* **Task item**
Run through the records and show each line that includes the string "porte".

** Data for analysis follows **

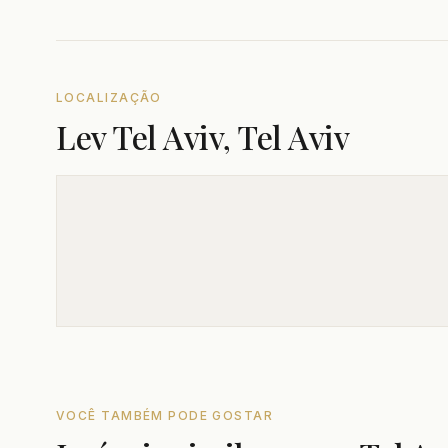
LOCALIZAÇÃO
Lev Tel Aviv, Tel Aviv
VOCÊ TAMBÉM PODE GOSTAR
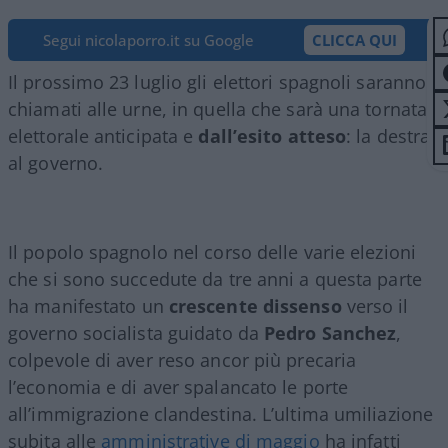
Segui nicolaporro.it su Google
CLICCA QUI
Il prossimo 23 luglio gli elettori spagnoli saranno
chiamati alle urne, in quella che sarà una tornata
elettorale anticipata e
dall’esito atteso
: la destra
al governo.
Il popolo spagnolo nel corso delle varie elezioni
che si sono succedute da tre anni a questa parte
ha manifestato un
crescente dissenso
verso il
governo socialista guidato da
Pedro Sanchez
,
colpevole di aver reso ancor più precaria
l’economia e di aver spalancato le porte
all’immigrazione clandestina. L’ultima umiliazione
subita alle
amministrative di maggio
ha infatti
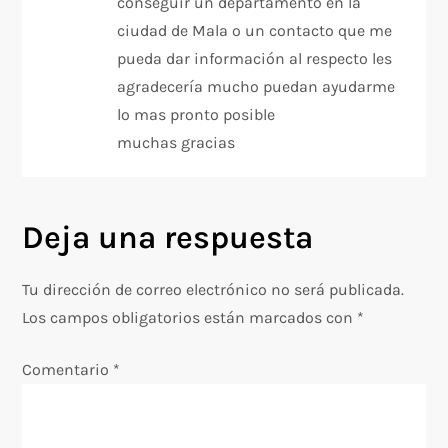
conseguir un departamento en la
ciudad de Mala o un contacto que me
pueda dar información al respecto les
agradecería mucho puedan ayudarme
lo mas pronto posible
muchas gracias
Deja una respuesta
Tu dirección de correo electrónico no será publicada.
Los campos obligatorios están marcados con
*
Comentario
*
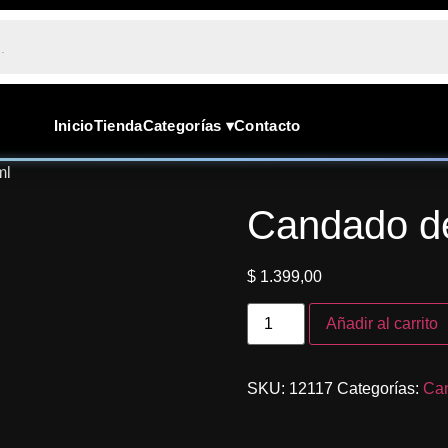
Inicio
Tienda
Categorías ▾
Contacto
ml
Candado d
$
1.399,00
Añadir al carrito
SKU:
12117
Categorías:
Ca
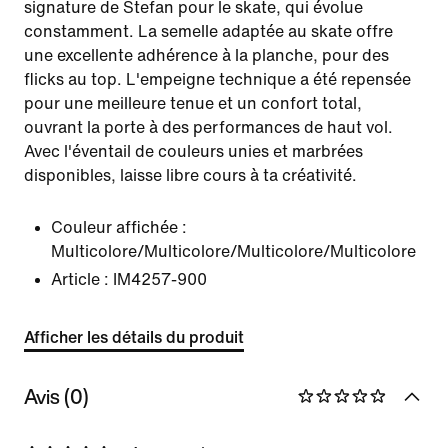
signature de Stefan pour le skate, qui évolue
constamment. La semelle adaptée au skate offre
une excellente adhérence à la planche, pour des
flicks au top. L'empeigne technique a été repensée
pour une meilleure tenue et un confort total,
ouvrant la porte à des performances de haut vol.
Avec l'éventail de couleurs unies et marbrées
disponibles, laisse libre cours à ta créativité.
Couleur affichée :
Multicolore/Multicolore/Multicolore/Multicolore
Article :
IM4257-900
Afficher les détails du produit
Avis (0)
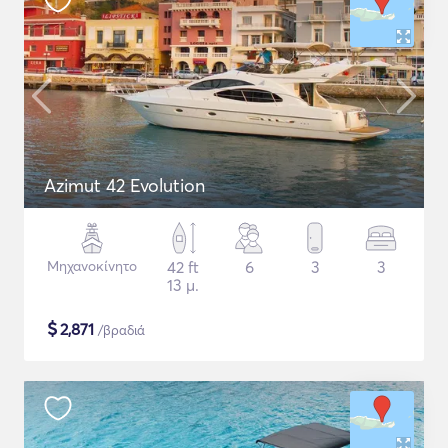
Azimut 42 Evolution
Μηχανοκίνητο
42 ft
6
3
3
13 μ.
$
2,871
/βραδιά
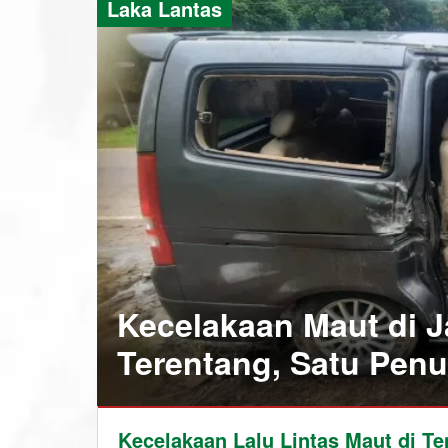
Laka Lantas
Kecelakaan Maut di J
Terentang, Satu Pen
Bangka
Kecelakaan Lalu Lintas Maut di T
Barat
,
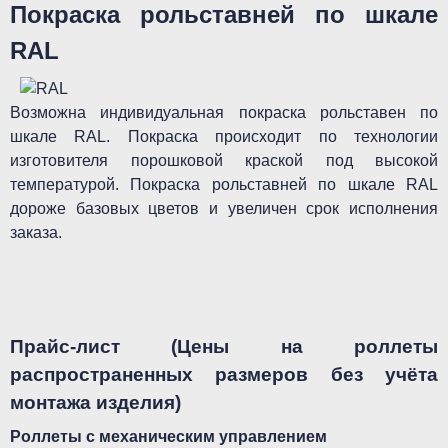
Покраска рольставней по шкале
RAL
Возможна индивидуальная покраска рольставен по
шкале RAL. Покраска происходит по технологии
изготовителя порошковой краской под высокой
температурой. Покраска рольставней по шкале RAL
дороже базовых цветов и увеличен срок исполнения
заказа.
Прайс-лист (Цены на роллеты
распространенных размеров без учёта
монтажа изделия)
Роллеты с механическим управлением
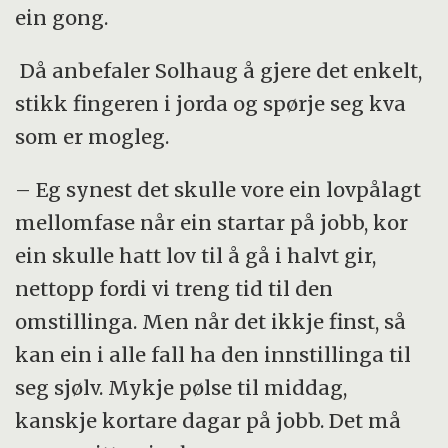
ein gong.
Då anbefaler Solhaug å gjere det enkelt,
stikk fingeren i jorda og spørje seg kva
som er mogleg.
– Eg synest det skulle vore ein lovpålagt
mellomfase når ein startar på jobb, kor
ein skulle hatt lov til å gå i halvt gir,
nettopp fordi vi treng tid til den
omstillinga. Men når det ikkje finst, så
kan ein i alle fall ha den innstillinga til
seg sjølv. Mykje pølse til middag,
kanskje kortare dagar på jobb. Det må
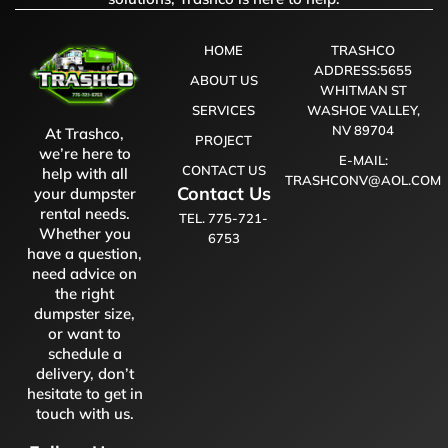
HOME
TRASHCO
ADDRESS:5655
ABOUT US
WHITMAN ST
SERVICES
WASHOE VALLEY,
NV 89704
At Trashco,
PROJECT
we’re here to
E-MAIL:
CONTACT US
help with all
TRASHCONV@AOL.COM
Contact Us
your dumpster
rental needs.
TEL. 775-721-
Whether you
6753
have a question,
need advice on
the right
dumpster size,
or want to
schedule a
delivery, don’t
hesitate to get in
touch with us.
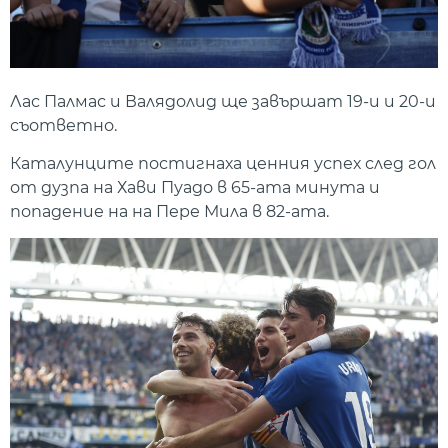
Лас Палмас и Валядолид ще завършат 19-и и 20-и
съответно.
Каталунците постигнаха ценния успех след гол
от дузпа на Хави Пуадо в 65-ата минута и
попадение на на Пере Мила в 82-ата.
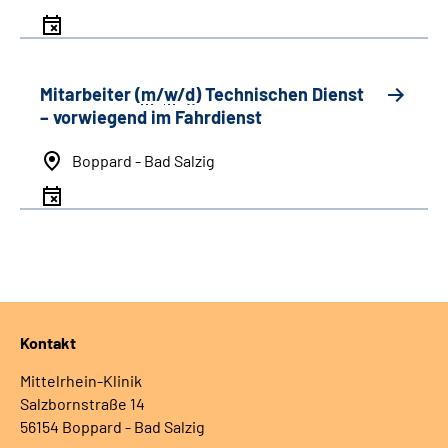
Mitarbeiter (
m
/
w
/
d
) Technischen Dienst
– vorwiegend im Fahrdienst
Boppard - Bad Salzig
Kontakt
Mittelrhein-Klinik
Salzbornstraße 14
56154 Boppard - Bad Salzig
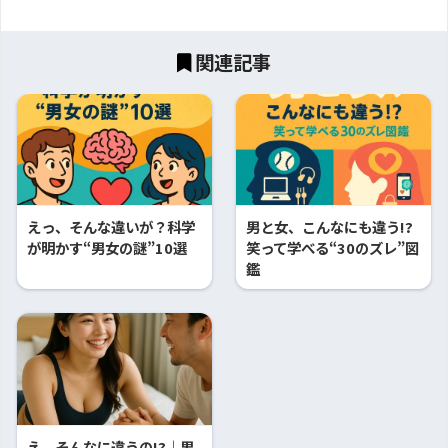
関連記事
えっ、そんな違いが？科学
男と女、こんなにも違う!?
が明かす“男女の謎”10選
笑って学べる“30のズレ”図
鑑
え、そんなに違うの!?｜男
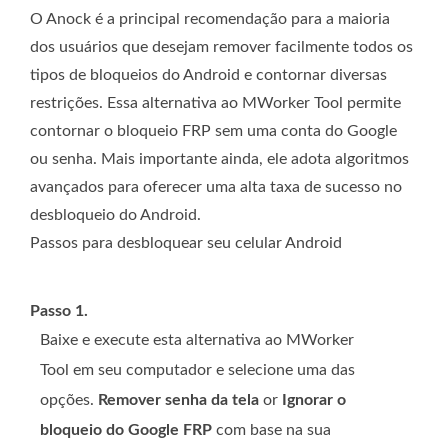
O Anock é a principal recomendação para a maioria
dos usuários que desejam remover facilmente todos os
tipos de bloqueios do Android e contornar diversas
restrições. Essa alternativa ao MWorker Tool permite
contornar o bloqueio FRP sem uma conta do Google
ou senha. Mais importante ainda, ele adota algoritmos
avançados para oferecer uma alta taxa de sucesso no
desbloqueio do Android.
Passos para desbloquear seu celular Android
Passo 1.
Baixe e execute esta alternativa ao MWorker
Tool em seu computador e selecione uma das
opções.
Remover senha da tela
or
Ignorar o
bloqueio do Google FRP
com base na sua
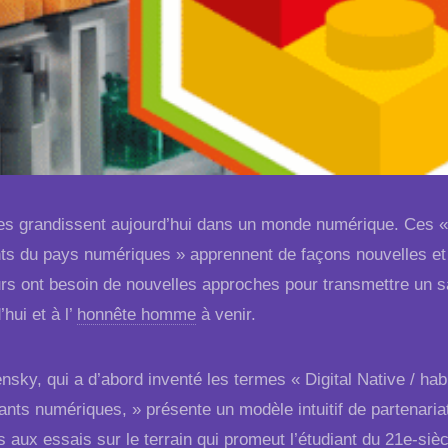
es grandissent aujourd’hui dans un monde numérique. Ces « 
nts du pays numériques » apprennent de façons nouvelles et 
rs ont besoin de nouvelles approches pour transmettre un s
’hui et à l’
honnête homme
à venir.
nsky, qui a d’abord inventé les termes « Digital Native / ha
ants numériques, » présente un modèle intuitif de partenaria
 aux essais sur le terrain qui promeut l’étudiant du 21e-siè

** End of Data for analysis **

* **Task output**
l’economia e di aver spalancato le porte
ouvrant la porte à des performances de haut vol.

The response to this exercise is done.